Thai-origin sugar evades tariffs, attracts anti-circumvention duty

Vietnam's Ministry of Industry and Trade said sugar imported from Cambodia, Indonesia, Laos, Malaysia, and Myanmar using Thai sugar materials will be subjected to the same anti-dumping and anti-subsidy tariffs applied to Thai sugar from August 9.

Vietnam's Ministry of Industry and Trade said sugar imported from Cambodia, Indonesia, Laos, Malaysia, and Myanmar using Thai sugar materials will be subjected to the same anti-dumping and anti-subsidy tariffs applied to Thai sugar from August 9.

In its final draft conclusion on the results of a duty evasion probe, the ministry confirmed that Thai-origin sugar was evading import tariffs and entering the Vietnamese market through re-exports via the above-mentioned five regional countries.

A 47.64% tariff on imported cane sugar originating from Thailand has been in effect since June 2021. Accordingly, sugar materials imported from the five countries will be subjected to a total tariff of 47.64%, which comprises an anti-dumping tax of 42.99% and an anti-subsidy tax of 4.65%. This tax will be applied from August 9, 2022 to June 15, 2026.

However, anti-circumvention taxes will not apply if exporters from Cambodia, Indonesia, Laos, Malaysia, and Myanmar can prove that their products are made from locally harvested sugarcane.

Harvesting sugarcane in central Vietnam. Photo courtesy of Vietnam News Agency.

S&P Global, which provides economic intelligence, quoted an unnamed sugar trader as saying: "Local producers in these five ASEAN countries who can produce a wholly obtained certificate, which is a note in the certificate of origin that states 100% of the product is from sugarcane harvested in their local origin, will be allowed to export to Vietnam at the 5% tax rate."

To date, six companies are exempted from the anti-circumvention tax - three from Laos, two from Myanmar and one from Indonesia. The companies are: Mitr Lao Sugar, Savannakhet Sugar, and TTC Attapeu Sugar Cane in Laos; Ngwe Yi Pale Sugar, Than Daung Oo from Myanmar; and Perusahaan PT Kebun Tebu Mas from Indonesia.

S&P Global quoted an unidentified Singapore-based trade analyst as saying: "I do not think there will be a big change in trade flows following this decision. The local producers exempted from this tariff are the ones mainly doing this re-export flow to Vietnam. About 65% of the Indonesian sugar flowing to Vietnam is from KTM, the exempted Indonesian company."
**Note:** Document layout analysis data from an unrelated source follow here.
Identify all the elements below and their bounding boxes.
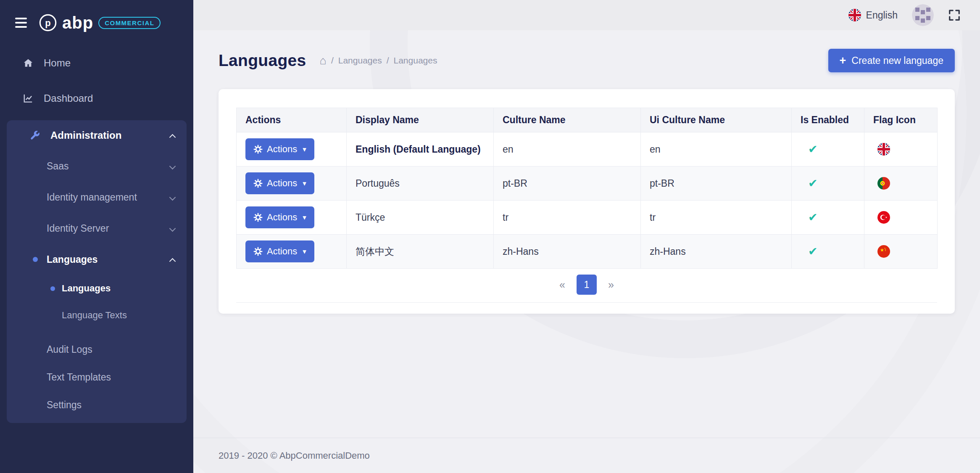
footer: 2019 - 2020 © AbpCommercialDemo — [193, 438, 980, 473]
table-header-row: Actions Display Name Culture Name Ui Cul… — [237, 108, 938, 132]
current-page-button[interactable]: 1 — [577, 275, 597, 295]
create-button-label: Create new language — [851, 55, 943, 66]
sidebar-item-saas[interactable]: Saas — [7, 151, 187, 182]
dashboard-icon — [23, 93, 34, 104]
user-avatar[interactable] — [912, 4, 934, 26]
circle-dot-icon — [33, 257, 38, 262]
chevron-down-icon — [169, 225, 176, 232]
breadcrumb-item-languages-page[interactable]: Languages — [394, 55, 437, 66]
culture-name-cell: tr — [494, 201, 641, 235]
ui-culture-name-cell: tr — [641, 201, 792, 235]
logo-text: abp — [62, 13, 93, 32]
sidebar-nav: Home Dashboard Administration — [0, 45, 193, 423]
ui-culture-name-cell: en — [641, 132, 792, 166]
column-header-actions: Actions — [237, 108, 347, 132]
sidebar-subitem-languages[interactable]: Languages — [7, 275, 187, 302]
sidebar-item-settings[interactable]: Settings — [7, 391, 187, 419]
caret-down-icon: ▾ — [303, 213, 306, 222]
languages-table: Actions Display Name Culture Name Ui Cul… — [236, 108, 938, 269]
menu-spacer — [7, 329, 187, 336]
table-row: Actions ▾ Português pt-BR pt-BR ✔ — [237, 166, 938, 201]
gear-icon — [253, 145, 263, 154]
actions-button-label: Actions — [267, 212, 297, 223]
main-content: Languages ⌂ / Languages / Languages + Cr… — [193, 30, 980, 438]
row-actions-button[interactable]: Actions ▾ — [245, 240, 314, 262]
sidebar-item-identity-management[interactable]: Identity management — [7, 182, 187, 213]
next-page-button[interactable]: » — [601, 275, 621, 295]
breadcrumb-separator: / — [387, 55, 389, 66]
check-icon: ✔ — [808, 245, 818, 258]
svg-text:p: p — [45, 18, 50, 28]
row-actions-button[interactable]: Actions ▾ — [245, 138, 314, 160]
breadcrumb: ⌂ / Languages / Languages — [320, 55, 437, 66]
create-new-language-button[interactable]: + Create new language — [828, 49, 955, 72]
sidebar-item-label: Dashboard — [44, 92, 93, 104]
sidebar-item-label: Home — [44, 57, 71, 69]
fullscreen-button[interactable] — [948, 9, 961, 21]
pagination: « 1 » — [236, 269, 937, 303]
chevron-down-icon — [169, 163, 176, 169]
sidebar-item-label: Language Texts — [62, 310, 127, 321]
chevron-up-icon — [169, 134, 176, 140]
column-header-flag-icon: Flag Icon — [864, 108, 938, 132]
breadcrumb-item-languages[interactable]: Languages — [338, 55, 382, 66]
language-selector[interactable]: English — [848, 9, 898, 21]
sidebar-item-label: Saas — [47, 161, 68, 172]
table-row: Actions ▾ English (Default Language) en … — [237, 132, 938, 166]
languages-card: Actions Display Name Culture Name Ui Cul… — [219, 89, 955, 314]
page-title: Languages — [219, 51, 306, 70]
abp-logo[interactable]: p abp COMMERCIAL — [39, 13, 161, 32]
breadcrumb-separator: / — [331, 55, 334, 66]
wrench-icon — [29, 130, 40, 141]
breadcrumb-home-icon[interactable]: ⌂ — [320, 55, 327, 66]
table-row: Actions ▾ 简体中文 zh-Hans zh-Hans ✔ — [237, 235, 938, 269]
column-header-display-name: Display Name — [347, 108, 494, 132]
check-icon: ✔ — [808, 177, 818, 190]
sidebar-item-label: Administration — [50, 129, 121, 141]
app-root: p abp COMMERCIAL Home Dashboard — [0, 0, 980, 473]
topbar: English — [193, 0, 980, 30]
sidebar-item-home[interactable]: Home — [0, 45, 193, 81]
page-header: Languages ⌂ / Languages / Languages + Cr… — [219, 49, 955, 72]
home-icon — [23, 58, 34, 69]
flag-pt-icon — [877, 177, 890, 190]
chevron-down-icon — [169, 194, 176, 201]
actions-button-label: Actions — [267, 144, 297, 155]
uk-flag-icon — [848, 9, 861, 21]
display-name-cell: Türkçe — [347, 201, 494, 235]
culture-name-cell: pt-BR — [494, 166, 641, 201]
row-actions-button[interactable]: Actions ▾ — [245, 206, 314, 228]
column-header-ui-culture-name: Ui Culture Name — [641, 108, 792, 132]
display-name-cell: English (Default Language) — [356, 144, 481, 155]
sidebar-item-label: Text Templates — [47, 372, 111, 383]
sidebar-item-audit-logs[interactable]: Audit Logs — [7, 336, 187, 363]
gear-icon — [253, 179, 263, 188]
sidebar-item-dashboard[interactable]: Dashboard — [0, 81, 193, 116]
row-actions-button[interactable]: Actions ▾ — [245, 172, 314, 194]
sidebar-item-administration[interactable]: Administration — [7, 120, 187, 151]
plus-icon: + — [840, 55, 846, 66]
sidebar-item-languages[interactable]: Languages — [7, 244, 187, 275]
display-name-cell: 简体中文 — [347, 235, 494, 269]
table-row: Actions ▾ Türkçe tr tr ✔ — [237, 201, 938, 235]
ui-culture-name-cell: pt-BR — [641, 166, 792, 201]
administration-menu-group: Administration Saas Identity management … — [7, 120, 187, 423]
chevron-up-icon — [169, 258, 176, 264]
sidebar-item-identity-server[interactable]: Identity Server — [7, 213, 187, 244]
sidebar-item-text-templates[interactable]: Text Templates — [7, 363, 187, 391]
sidebar-item-label: Languages — [62, 283, 111, 294]
gear-icon — [253, 213, 263, 222]
sidebar-item-label: Languages — [47, 254, 97, 265]
sidebar-subitem-language-texts[interactable]: Language Texts — [7, 302, 187, 329]
bullet-dot-icon — [50, 286, 55, 291]
sidebar-header: p abp COMMERCIAL — [0, 0, 193, 45]
hamburger-menu-button[interactable] — [14, 15, 28, 30]
main-area: English — [193, 0, 980, 473]
previous-page-button[interactable]: « — [552, 275, 572, 295]
sidebar: p abp COMMERCIAL Home Dashboard — [0, 0, 193, 473]
column-header-culture-name: Culture Name — [494, 108, 641, 132]
culture-name-cell: en — [494, 132, 641, 166]
abp-logo-icon: p — [39, 13, 57, 32]
sidebar-item-label: Identity management — [47, 192, 137, 203]
caret-down-icon: ▾ — [303, 179, 306, 188]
According to Platts Analytics's latest estimates, annual domestic sugar production in Myanmar and Indonesia is around 400,000 tons and 2.2 million tons, respectively, and this could still sustain outflows to Vietnam. Myanmar and Indonesia are deficit in sugar but if the arbitrage economics in exporting domestically produced sugar to Vietnam and subsequent imports to fulfill domestic needs proves positive, it would be a viable flow.
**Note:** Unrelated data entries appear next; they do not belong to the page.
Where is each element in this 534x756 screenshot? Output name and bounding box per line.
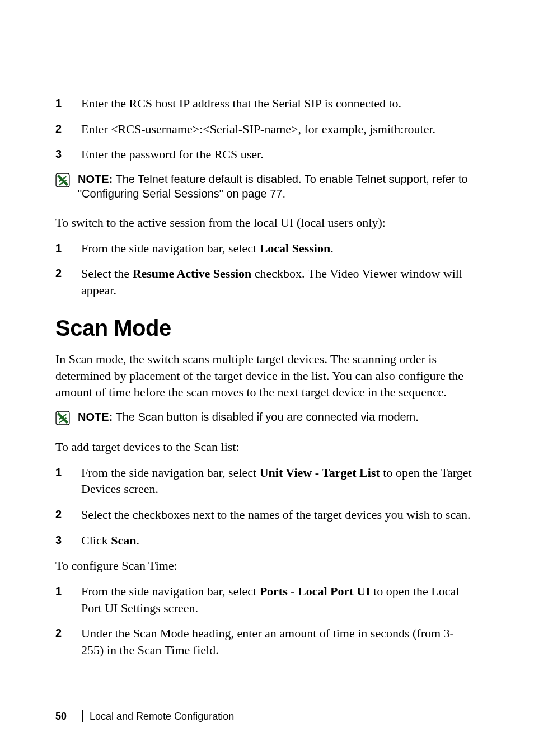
step-list-4-item-1: 1 From the side navigation bar, select P…: [55, 583, 485, 616]
page: 1 Enter the RCS host IP address that the…: [0, 0, 534, 756]
step-number: 3: [55, 146, 79, 162]
step-text: Select the checkboxes next to the names …: [81, 506, 473, 523]
step-number: 2: [55, 265, 79, 281]
note-text: NOTE: The Scan button is disabled if you…: [78, 410, 481, 424]
text-pre: From the side navigation bar, select: [81, 584, 260, 598]
paragraph-scan-mode-intro: In Scan mode, the switch scans multiple …: [55, 351, 485, 401]
text-bold: Ports - Local Port UI: [260, 584, 371, 598]
step-list-3-item-2: 2 Select the checkboxes next to the name…: [55, 506, 485, 523]
note-label: NOTE:: [78, 411, 113, 423]
step-text: Under the Scan Mode heading, enter an am…: [81, 625, 473, 658]
step-list-3-item-3: 3 Click Scan.: [55, 532, 485, 549]
footer-divider: [82, 710, 83, 722]
step-text: From the side navigation bar, select Por…: [81, 583, 473, 616]
text-post: .: [330, 241, 334, 255]
note-body: The Scan button is disabled if you are c…: [113, 411, 419, 423]
step-list-2-item-1: 1 From the side navigation bar, select L…: [55, 240, 485, 257]
heading-scan-mode: Scan Mode: [55, 316, 485, 341]
step-number: 2: [55, 625, 79, 641]
step-text: From the side navigation bar, select Loc…: [81, 240, 473, 257]
step-number: 1: [55, 583, 79, 599]
note-scan-button: NOTE: The Scan button is disabled if you…: [55, 410, 485, 425]
text-post: .: [136, 533, 139, 547]
step-list-2-item-2: 2 Select the Resume Active Session check…: [55, 265, 485, 298]
footer-section-title: Local and Remote Configuration: [90, 711, 234, 722]
step-text: Enter the password for the RCS user.: [81, 146, 473, 163]
step-text: Select the Resume Active Session checkbo…: [81, 265, 473, 298]
step-text: Enter <RCS-username>:<Serial-SIP-name>, …: [81, 121, 473, 138]
note-telnet: NOTE: The Telnet feature default is disa…: [55, 172, 485, 201]
step-list-1-item-3: 3 Enter the password for the RCS user.: [55, 146, 485, 163]
step-text: Enter the RCS host IP address that the S…: [81, 95, 473, 112]
note-icon: [55, 173, 70, 187]
note-body: The Telnet feature default is disabled. …: [78, 173, 468, 200]
step-number: 2: [55, 121, 79, 137]
text-pre: From the side navigation bar, select: [81, 241, 260, 255]
step-list-3-item-1: 1 From the side navigation bar, select U…: [55, 464, 485, 497]
text-pre: Click: [81, 533, 111, 547]
text-bold: Scan: [111, 533, 136, 547]
paragraph-configure-scan-time: To configure Scan Time:: [55, 557, 485, 574]
text-pre: From the side navigation bar, select: [81, 466, 260, 480]
page-number: 50: [55, 711, 67, 722]
note-text: NOTE: The Telnet feature default is disa…: [78, 172, 481, 201]
step-number: 1: [55, 95, 79, 111]
page-footer: 50 Local and Remote Configuration: [55, 710, 234, 722]
step-text: From the side navigation bar, select Uni…: [81, 464, 473, 497]
text-pre: Select the: [81, 266, 133, 280]
note-label: NOTE:: [78, 173, 113, 185]
step-number: 3: [55, 532, 79, 548]
text-bold: Unit View - Target List: [260, 466, 380, 480]
note-icon: [55, 411, 70, 425]
paragraph-add-targets: To add target devices to the Scan list:: [55, 439, 485, 456]
step-number: 2: [55, 506, 79, 522]
step-number: 1: [55, 240, 79, 256]
step-list-1-item-2: 2 Enter <RCS-username>:<Serial-SIP-name>…: [55, 121, 485, 138]
step-number: 1: [55, 464, 79, 480]
step-list-1-item-1: 1 Enter the RCS host IP address that the…: [55, 95, 485, 112]
text-bold: Resume Active Session: [133, 266, 252, 280]
text-bold: Local Session: [260, 241, 331, 255]
step-text: Click Scan.: [81, 532, 473, 549]
step-list-4-item-2: 2 Under the Scan Mode heading, enter an …: [55, 625, 485, 658]
paragraph-switch-active: To switch to the active session from the…: [55, 214, 485, 231]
However, in the short term, Indonesian producers that have imported raw sugar under re-export licenses expect difficulties in shipping to Vietnam. The anti-circumvention tax will thus put a cap on total imports under such licenses and moderate the outlook for Indonesia's total raw import demand for 2022 and 2023, the S&P Global report said.
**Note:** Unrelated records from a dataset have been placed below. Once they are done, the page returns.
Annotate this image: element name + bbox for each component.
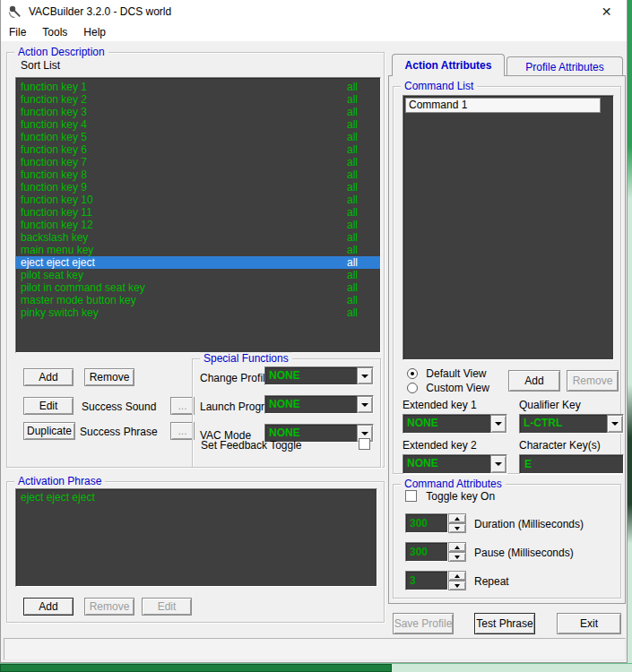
spinner-down-button[interactable]: [448, 581, 466, 590]
command-list-item[interactable]: Command 1: [405, 98, 601, 113]
command-add-button[interactable]: Add: [508, 370, 560, 392]
special-functions-rows: Change Profile NONE Launch Program NONE: [193, 366, 380, 445]
combo-dropdown-button[interactable]: [357, 367, 373, 384]
qualifier-key-combo[interactable]: L-CTRL: [519, 414, 624, 434]
spinner-field[interactable]: 300: [405, 542, 448, 562]
action-list-row[interactable]: function key 10 all: [16, 194, 380, 206]
default-view-radio[interactable]: [407, 368, 418, 379]
action-list-row[interactable]: pilot in command seat key all: [16, 281, 380, 294]
menu-item[interactable]: Help: [75, 24, 114, 40]
action-scope: all: [347, 181, 358, 194]
extended-key-1-label: Extended key 1: [403, 399, 477, 411]
command-attributes-group: Command Attributes Toggle key On 300: [393, 484, 621, 599]
success-phrase-label: Success Phrase: [80, 426, 158, 438]
action-list-row[interactable]: master mode button key all: [16, 294, 380, 306]
action-edit-button[interactable]: Edit: [23, 397, 74, 415]
toggle-key-checkbox[interactable]: [405, 490, 417, 502]
spinner-field[interactable]: 300: [405, 513, 448, 533]
spinner-up-button[interactable]: [448, 571, 466, 581]
status-bar: [4, 638, 626, 660]
background-right-strip: [628, 0, 632, 663]
action-list-row[interactable]: backslash key all: [16, 231, 380, 244]
action-list-row[interactable]: pinky switch key all: [16, 306, 380, 319]
close-button[interactable]: ✕: [586, 0, 627, 22]
spinner-down-button[interactable]: [448, 523, 466, 533]
default-view-option[interactable]: Default View: [407, 367, 487, 380]
toggle-key-option[interactable]: Toggle key On: [405, 490, 495, 503]
action-list-row[interactable]: function key 11 all: [16, 206, 380, 219]
spinner-value: 3: [410, 574, 416, 587]
extended-key-1-combo[interactable]: NONE: [403, 414, 507, 434]
action-list-row[interactable]: function key 5 all: [16, 131, 380, 143]
action-duplicate-button[interactable]: Duplicate: [23, 422, 75, 440]
combo-dropdown-button[interactable]: [490, 415, 506, 433]
action-list[interactable]: function key 1 all function key 2 all fu…: [15, 77, 381, 353]
arrow-down-icon: [455, 556, 460, 559]
action-remove-button[interactable]: Remove: [84, 368, 134, 386]
action-scope: all: [347, 106, 358, 118]
spinner-label: Pause (Milliseconds): [474, 547, 574, 559]
menu-item[interactable]: File: [1, 24, 34, 40]
action-list-row[interactable]: function key 12 all: [16, 219, 380, 231]
spinner-up-button[interactable]: [448, 513, 466, 523]
action-list-row[interactable]: eject eject eject all: [16, 256, 380, 269]
spinner-value: 300: [410, 546, 428, 558]
phrase-remove-button[interactable]: Remove: [84, 598, 134, 616]
action-list-row[interactable]: function key 2 all: [16, 93, 380, 106]
exit-button[interactable]: Exit: [557, 613, 621, 634]
action-scope: all: [347, 244, 358, 256]
action-list-row[interactable]: main menu key all: [16, 244, 380, 256]
phrase-add-button[interactable]: Add: [23, 598, 74, 616]
action-list-row[interactable]: function key 8 all: [16, 168, 380, 181]
character-keys-field[interactable]: E: [519, 454, 624, 474]
command-remove-button[interactable]: Remove: [567, 370, 619, 392]
command-list[interactable]: Command 1: [403, 95, 614, 360]
menu-bar: FileToolsHelp: [1, 22, 627, 41]
set-feedback-toggle-checkbox[interactable]: [359, 438, 370, 450]
combo-dropdown-button[interactable]: [357, 396, 373, 413]
special-function-combo[interactable]: NONE: [264, 366, 374, 385]
action-list-row[interactable]: function key 9 all: [16, 181, 380, 194]
activation-phrase-list[interactable]: eject eject eject: [15, 488, 377, 587]
combo-dropdown-button[interactable]: [490, 455, 506, 473]
action-label: backslash key: [21, 231, 88, 244]
combo-dropdown-button[interactable]: [607, 415, 623, 433]
action-label: function key 10: [21, 194, 93, 206]
spinner-field[interactable]: 3: [405, 571, 448, 590]
activation-phrase-item[interactable]: eject eject eject: [16, 489, 377, 504]
tab-action-attributes[interactable]: Action Attributes: [392, 54, 505, 76]
action-list-row[interactable]: function key 4 all: [16, 118, 380, 131]
success-phrase-browse-button[interactable]: ...: [170, 422, 195, 440]
chevron-down-icon: [361, 432, 368, 435]
action-add-button[interactable]: Add: [23, 368, 74, 386]
tab-profile-attributes[interactable]: Profile Attributes: [506, 56, 623, 76]
phrase-edit-button[interactable]: Edit: [142, 598, 192, 616]
chevron-down-icon: [495, 462, 502, 466]
spinner-buttons: [448, 542, 466, 562]
success-sound-browse-button[interactable]: ...: [170, 397, 195, 415]
action-label: function key 11: [21, 206, 92, 219]
action-label: function key 7: [21, 156, 87, 168]
special-function-combo[interactable]: NONE: [264, 395, 374, 414]
character-keys-label: Character Key(s): [519, 439, 601, 452]
custom-view-radio[interactable]: [407, 383, 418, 393]
save-profile-button[interactable]: Save Profile: [393, 613, 454, 634]
spinner-up-button[interactable]: [448, 542, 466, 552]
spinner-down-button[interactable]: [448, 552, 466, 562]
sort-list-label: Sort List: [21, 59, 60, 72]
action-list-row[interactable]: function key 7 all: [16, 156, 380, 168]
action-list-row[interactable]: pilot seat key all: [16, 269, 380, 281]
action-label: eject eject eject: [21, 256, 95, 269]
action-list-row[interactable]: function key 6 all: [16, 143, 380, 156]
action-label: function key 5: [21, 131, 87, 143]
menu-item[interactable]: Tools: [34, 24, 75, 40]
custom-view-label: Custom View: [426, 382, 489, 394]
spinner-label: Repeat: [474, 575, 509, 588]
extended-key-2-combo[interactable]: NONE: [403, 454, 507, 474]
action-scope: all: [347, 143, 358, 156]
special-function-label: Change Profile: [200, 372, 271, 384]
action-list-row[interactable]: function key 3 all: [16, 106, 380, 118]
action-list-row[interactable]: function key 1 all: [16, 81, 380, 93]
custom-view-option[interactable]: Custom View: [407, 382, 489, 394]
test-phrase-button[interactable]: Test Phrase: [474, 613, 535, 634]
Sugar imports into Vietnam jumped five times year-on-year to 527,200 tons in the period between October 2020 and June 2021, according to the Ministry of Industry and Trade. However, imports from Thailand in the period decreased by 38%. This was the period that Vietnam trade officials investigated Thai sugar for dumping and subsidizing. Then, the ministry’s July 14 final draft conclusion confirmed that Thai-origin sugar was evading import tariffs and entering the local market through five other countries in the region.